After three weeks of intense creative focus the choreographers in the Minneapolis edition of Dances Made to Order (DMTO) premiered their five- to six-minute films on Wednesday. Los Angeles-based producers Kingsley Irons and Bryan Koch created the online film festival.

Performing artist Laurie Van Wieren selected Kenna-Camara Cottman (Voice of Culture Drum and Dance), Pramila Vasudevan (Aniccha Arts) and the duo of Laura Holway/Ben McGinley to represent our local dance community in front of – and behind – the camera.

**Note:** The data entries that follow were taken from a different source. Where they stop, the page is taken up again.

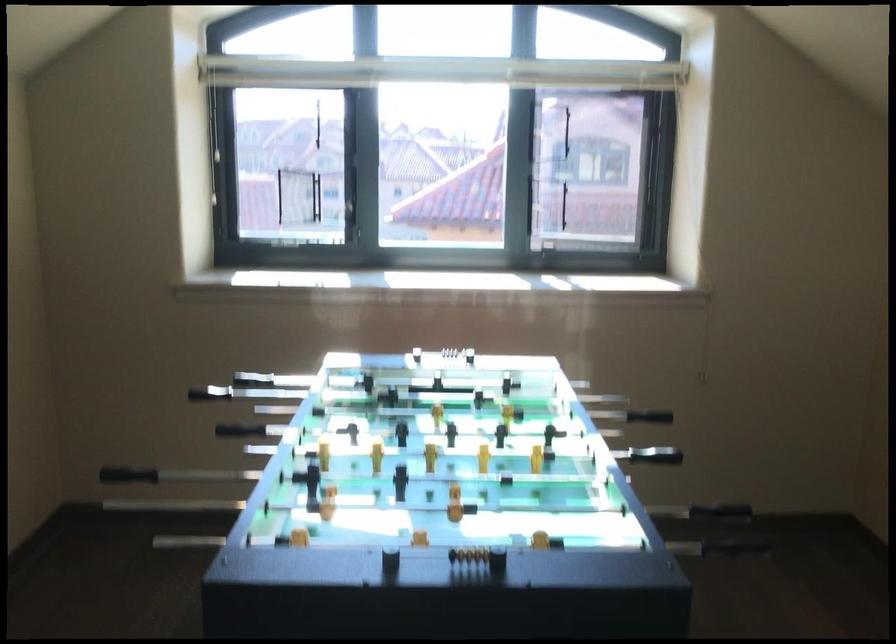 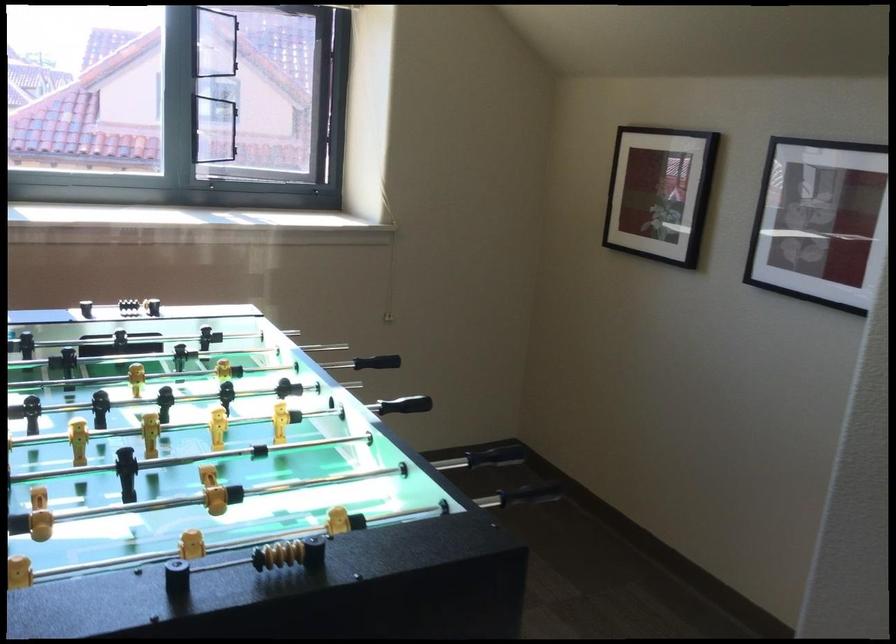 Question: The camera is either moving clockwise (left) or counter-clockwise (right) around the object. The first image is from the beginning of the video and the second image is from the end. Is the camera moving left or right when shooting the video?

Choices:
 (A) Left
 (B) Right

Answer: (A) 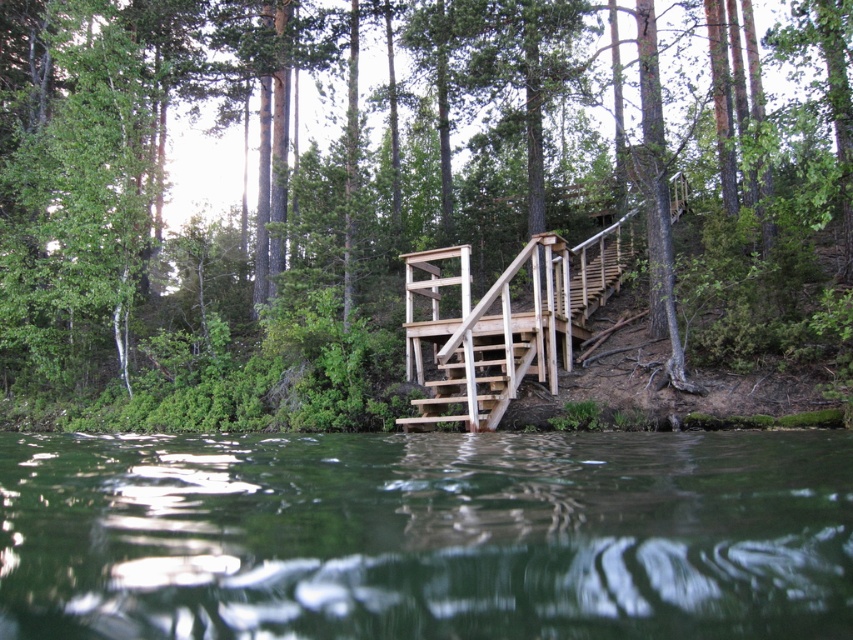 Is green liquid water at center to the right of wooden stairs at center from the viewer's perspective?

Indeed, green liquid water at center is positioned on the right side of wooden stairs at center.

Where is `green liquid water at center`? green liquid water at center is located at coordinates (426, 536).

Where is `green liquid water at center`? The width and height of the screenshot is (853, 640). green liquid water at center is located at coordinates (426, 536).

Describe the element at coordinates (404, 209) in the screenshot. I see `green wood tree at upper center` at that location.

Can you confirm if green wood tree at upper center is shorter than wooden rail at center?

No.

Who is more forward, (135, 307) or (474, 307)?

Point (474, 307)

Identify the location of green wood tree at upper center. (404, 209).

Consider the image. Is green wood tree at upper center closer to camera compared to wooden stairs at center?

Yes, it is in front of wooden stairs at center.

Does point (814, 166) come farther from viewer compared to point (488, 416)?

No, (814, 166) is in front of (488, 416).

At what (x,y) coordinates should I click in order to perform the action: click on green wood tree at upper center. Please return your answer as a coordinate pair (x, y). Looking at the image, I should click on (404, 209). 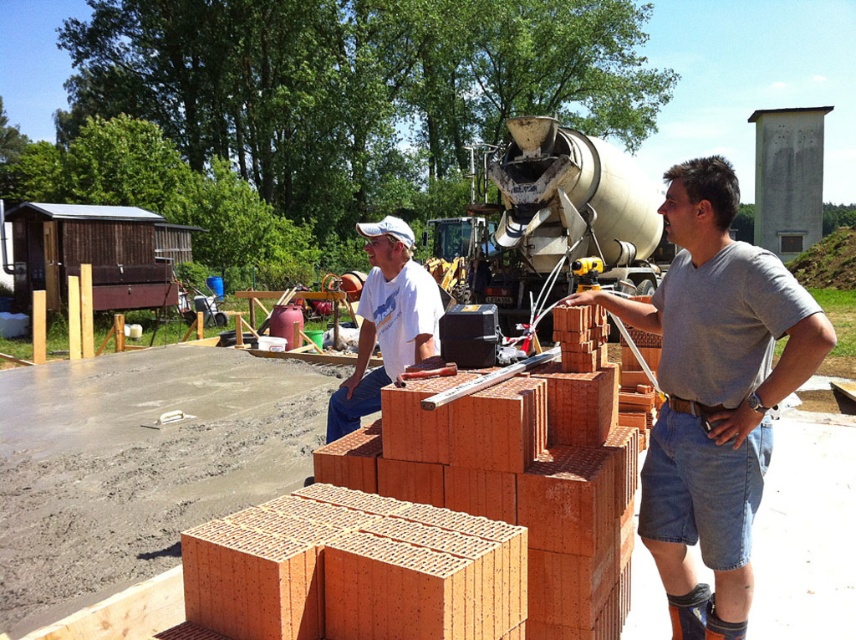 Does smooth concrete at lower left have a lesser width compared to white cotton shirt at center?

Correct, smooth concrete at lower left's width is less than white cotton shirt at center's.

Can you confirm if smooth concrete at lower left is positioned below white cotton shirt at center?

Yes.

Who is more distant from viewer, (251, 458) or (429, 278)?

A: The point (251, 458) is behind.

Identify the location of smooth concrete at lower left. The height and width of the screenshot is (640, 856). [x=137, y=465].

Which is more to the right, matte gray shirt at center or white cotton shirt at center?

Positioned to the right is matte gray shirt at center.

Does matte gray shirt at center have a lesser height compared to white cotton shirt at center?

In fact, matte gray shirt at center may be taller than white cotton shirt at center.

Is point (807, 320) closer to camera compared to point (431, 291)?

Yes, point (807, 320) is in front of point (431, 291).

At what (x,y) coordinates should I click in order to perform the action: click on matte gray shirt at center. Please return your answer as a coordinate pair (x, y). Looking at the image, I should click on (714, 394).

Image resolution: width=856 pixels, height=640 pixels. What do you see at coordinates (137, 465) in the screenshot?
I see `smooth concrete at lower left` at bounding box center [137, 465].

Which of these two, smooth concrete at lower left or matte gray shirt at center, stands shorter?

smooth concrete at lower left

The width and height of the screenshot is (856, 640). Find the location of `smooth concrete at lower left`. smooth concrete at lower left is located at coordinates (137, 465). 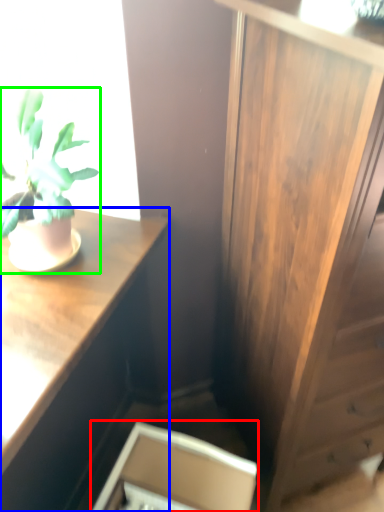 Question: Estimate the real-world distances between objects in this image. Which object is farther from cabinetry (highlighted by a red box), desk (highlighted by a blue box) or houseplant (highlighted by a green box)?

Choices:
 (A) desk
 (B) houseplant

Answer: (B) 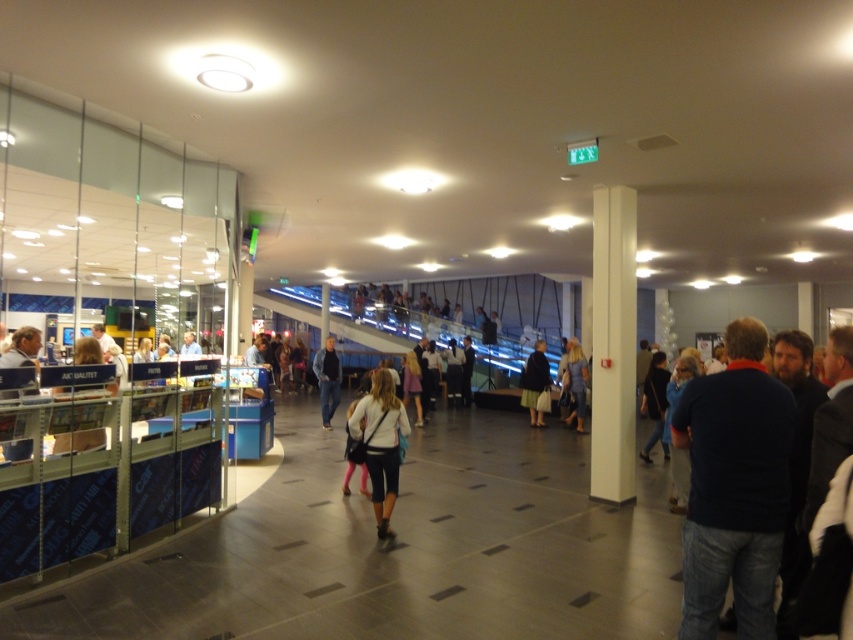 Question: Which point is closer to the camera?

Choices:
 (A) (585, 369)
 (B) (749, 410)
 (C) (316, 362)
 (D) (376, 416)

Answer: (B)

Question: Which of the following is the farthest from the observer?

Choices:
 (A) dark gray fabric coat at center
 (B) light brown leather jacket at center
 (C) denim jeans at center
 (D) dark blue shirt at center-right

Answer: (A)

Question: Which object is the farthest from the dark gray fabric coat at center?

Choices:
 (A) dark blue shirt at center-right
 (B) light brown leather jacket at center
 (C) denim jeans at center
 (D) white matte shirt at center

Answer: (A)

Question: Considering the relative positions of dark blue shirt at center-right and white matte shirt at center in the image provided, where is dark blue shirt at center-right located with respect to white matte shirt at center?

Choices:
 (A) left
 (B) right

Answer: (B)

Question: Is white matte shirt at center bigger than light brown leather jacket at center?

Choices:
 (A) yes
 (B) no

Answer: (B)

Question: Is white matte shirt at center further to camera compared to light brown leather jacket at center?

Choices:
 (A) no
 (B) yes

Answer: (A) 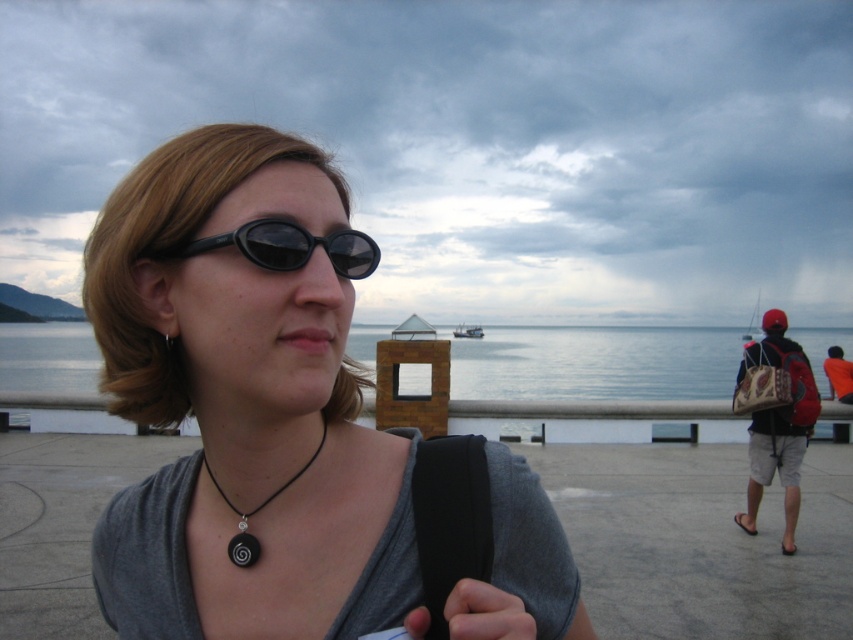 You are a photographer planning to take a portrait of the person wearing the matte gray shirt at center. The transparent water at center is reflecting the cloudy sky. How can you ensure the reflection of the sky in the water doesn

The matte gray shirt at center is positioned over transparent water at center, so positioning the camera to capture the reflection of the cloudy sky in the water beneath the matte gray shirt at center would require angling the camera to align with the water surface and the shirt.

You are a photographer trying to capture the black matte pendant at center and the transparent water at center in the same frame. Based on their positions, can you tell which object is closer to the camera?

The transparent water at center is located below the black matte pendant at center, so the black matte pendant at center is closer to the camera.

You are a photographer standing at the seaside promenade. You want to capture a photo where both the transparent water at center and the black matte pendant at center are visible. Given their relative heights, which object will appear larger in the photo?

The transparent water at center will appear larger in the photo because it has a greater height compared to the black matte pendant at center. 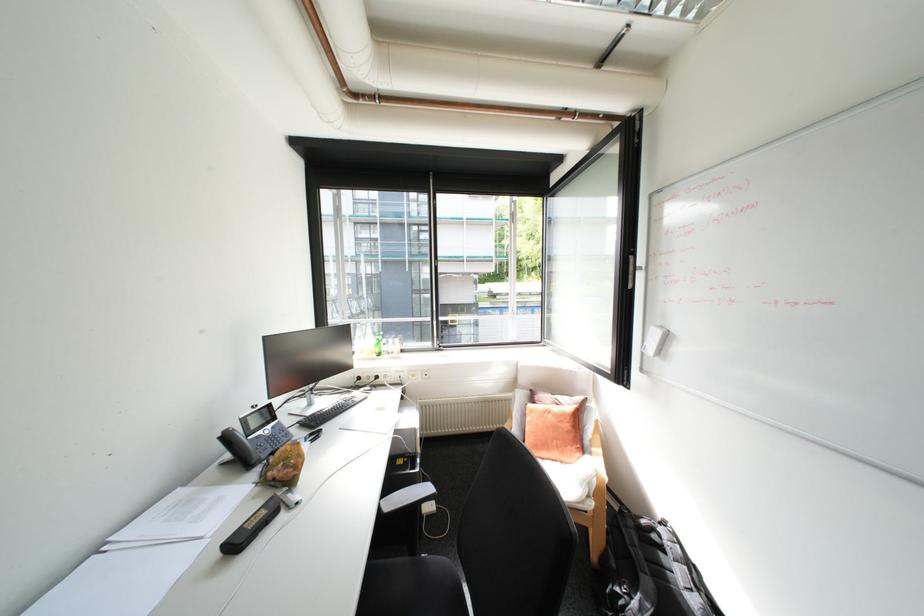 You are a GUI agent. You are given a task and a screenshot of the screen. Output one action in this format:
    pyautogui.click(x=<x>, y=<y>)
    Task: Click on the chair sitting surface
    Image resolution: width=924 pixels, height=616 pixels.
    Given the screenshot: What is the action you would take?
    pyautogui.click(x=427, y=586) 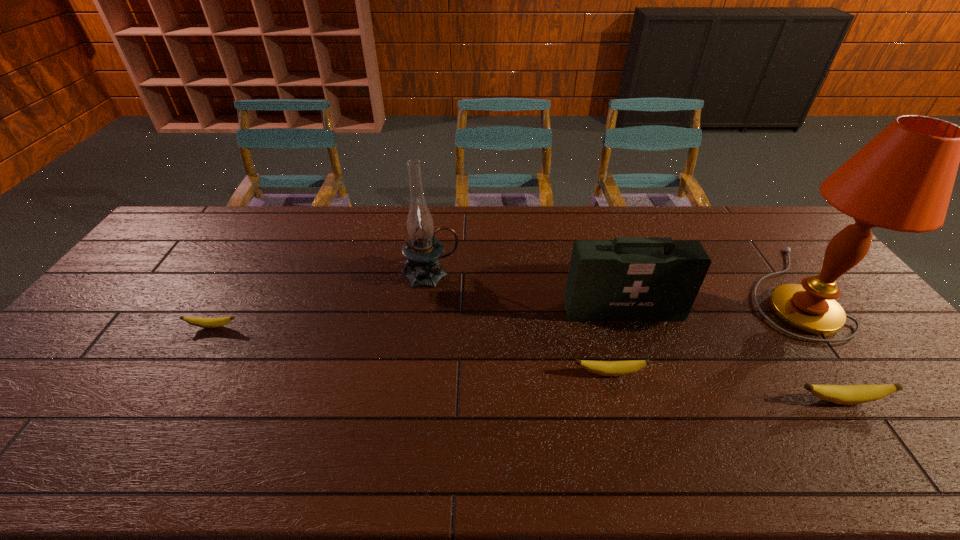 Where is `vacant space situated 0.230m on the right of the leftmost banana`? vacant space situated 0.230m on the right of the leftmost banana is located at coordinates (322, 327).

Where is `vacant space located on the back of the second banana from right to left`? The image size is (960, 540). vacant space located on the back of the second banana from right to left is located at coordinates pyautogui.click(x=588, y=292).

Where is `vacant space situated on the back of the fourth tallest object`? vacant space situated on the back of the fourth tallest object is located at coordinates (811, 357).

Find the location of a particular element. The width and height of the screenshot is (960, 540). vacant space located on the back of the oil lamp is located at coordinates (438, 220).

Where is `free space located 0.260m on the left of the tallest object`? free space located 0.260m on the left of the tallest object is located at coordinates (659, 291).

The height and width of the screenshot is (540, 960). What are the coordinates of `vacant space situated on the front-facing side of the first-aid kit` in the screenshot? It's located at (648, 388).

The width and height of the screenshot is (960, 540). I want to click on object located at the near edge, so click(x=840, y=394).

Locate an element on the screen. This screenshot has width=960, height=540. banana present at the right edge is located at coordinates (840, 394).

Locate an element on the screen. This screenshot has height=540, width=960. lamp that is at the right edge is located at coordinates (902, 180).

Find the location of a particular element. This screenshot has width=960, height=540. object that is at the near right corner is located at coordinates (840, 394). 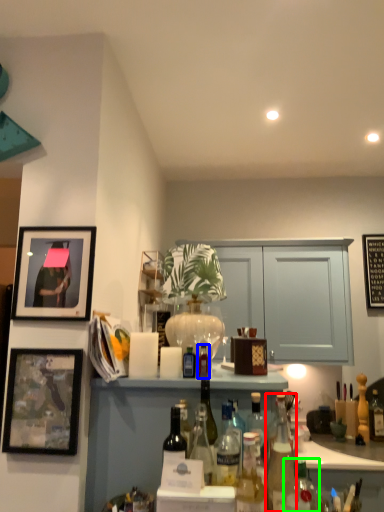 Question: Which object is the farthest from bottle (highlighted by a red box)? Choose among these: bottle (highlighted by a blue box) or bottle (highlighted by a green box).

Choices:
 (A) bottle
 (B) bottle

Answer: (A) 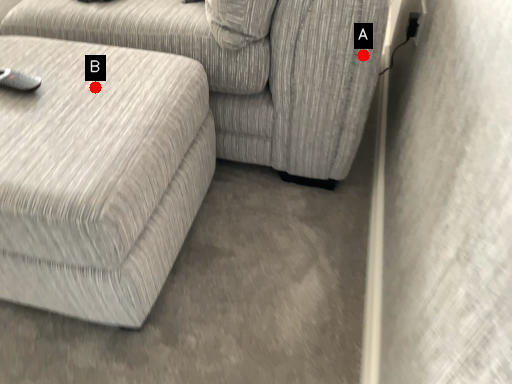 Question: Two points are circled on the image, labeled by A and B beside each circle. Which point is further to the camera?

Choices:
 (A) A is further
 (B) B is further

Answer: (A) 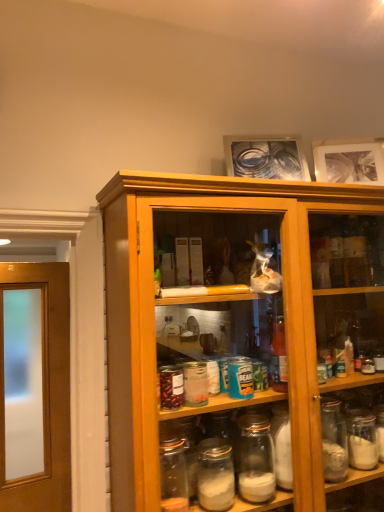 Question: From their relative heights in the image, would you say matte black picture frame at upper right, the 1th picture frame from the right, is taller or shorter than metallic silver picture frame at upper center, placed as the 1th picture frame when sorted from left to right?

Choices:
 (A) tall
 (B) short

Answer: (A)

Question: In the image, is matte black picture frame at upper right, arranged as the 2th picture frame when viewed from the left, on the left side or the right side of metallic silver picture frame at upper center, placed as the 1th picture frame when sorted from left to right?

Choices:
 (A) left
 (B) right

Answer: (B)

Question: In the image, is matte black picture frame at upper right, the 1th picture frame from the right, positioned in front of or behind metallic silver picture frame at upper center, placed as the 1th picture frame when sorted from left to right?

Choices:
 (A) front
 (B) behind

Answer: (B)

Question: Based on their positions, is metallic silver picture frame at upper center, placed as the 1th picture frame when sorted from left to right, located to the left or right of matte black picture frame at upper right, arranged as the 2th picture frame when viewed from the left?

Choices:
 (A) right
 (B) left

Answer: (B)

Question: Is point (226, 166) positioned closer to the camera than point (380, 167)?

Choices:
 (A) farther
 (B) closer

Answer: (A)

Question: Based on their sizes in the image, would you say metallic silver picture frame at upper center, placed as the 1th picture frame when sorted from left to right, is bigger or smaller than matte black picture frame at upper right, the 1th picture frame from the right?

Choices:
 (A) small
 (B) big

Answer: (B)

Question: In terms of height, does metallic silver picture frame at upper center, placed as the 1th picture frame when sorted from left to right, look taller or shorter compared to matte black picture frame at upper right, arranged as the 2th picture frame when viewed from the left?

Choices:
 (A) short
 (B) tall

Answer: (A) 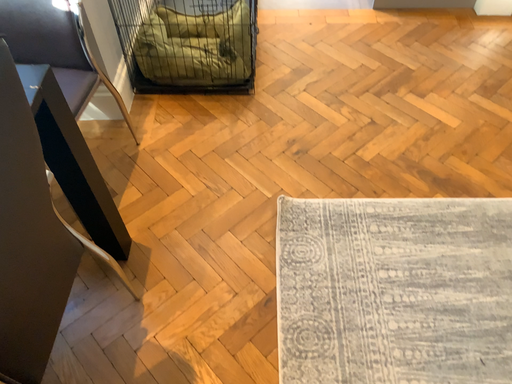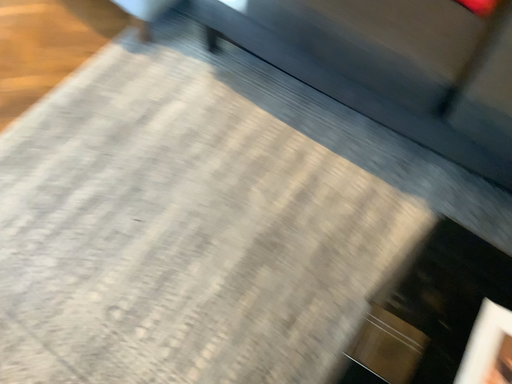 Question: Which way did the camera rotate in the video?

Choices:
 (A) rotated left
 (B) rotated right

Answer: (B) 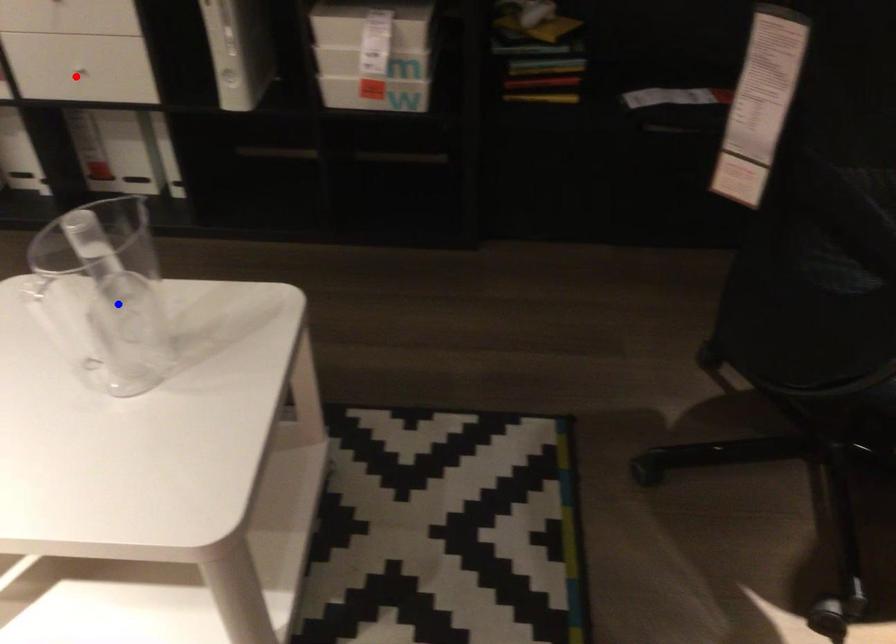 Question: Two points are marked on the image. Which point is closer to the camera?

Choices:
 (A) Blue point is closer.
 (B) Red point is closer.

Answer: (A)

Online voting determined themes. The Minneapolis crew received three concepts: "real/false," "left behind," and "wabi-sabi," a Japanese notion related to impermanency and understated beauty. These ideas show up in obvious and obscure ways in the completed films.

"Tuesday," by Holway and McGinley, explores the intersection of private and public lives. Performers Charles Campbell and Megan Mayer are two quiet souls who put on the oversized personas of a celebrity chef and a superhero, respectively. Their movements are less dynamic than scrupulously particular and intimate, embellished with the tiny dramatic moments that come from play-acting and daydreaming. Campbell and Mayer are naturals in these endearing roles, and music from the Brass Messengers suits the playful mood of a film akin in sensibility to the likes of performance artist/filmmaker Miranda July.

Cottman's "Northside Throwdown" explores the ups-and-downs of the mother-daughter dynamic through high-energy dance and Senegalese wrestling, but it's also a vivid travelogue of north Minneapolis. Kevin Obsatz, who ran the camera and edited the film, successfully frames Cottman's dancing within each new environment, particularly as she lights up locations like the Capri Theater or the North Commons Water Park, accompanied by drummer Alioune "Mousse" Sarr. The film also features Cottman's daughter Yonci Peaceful Jameson, who portrays herself in the time-honored role of teen-ignoring-her-mother.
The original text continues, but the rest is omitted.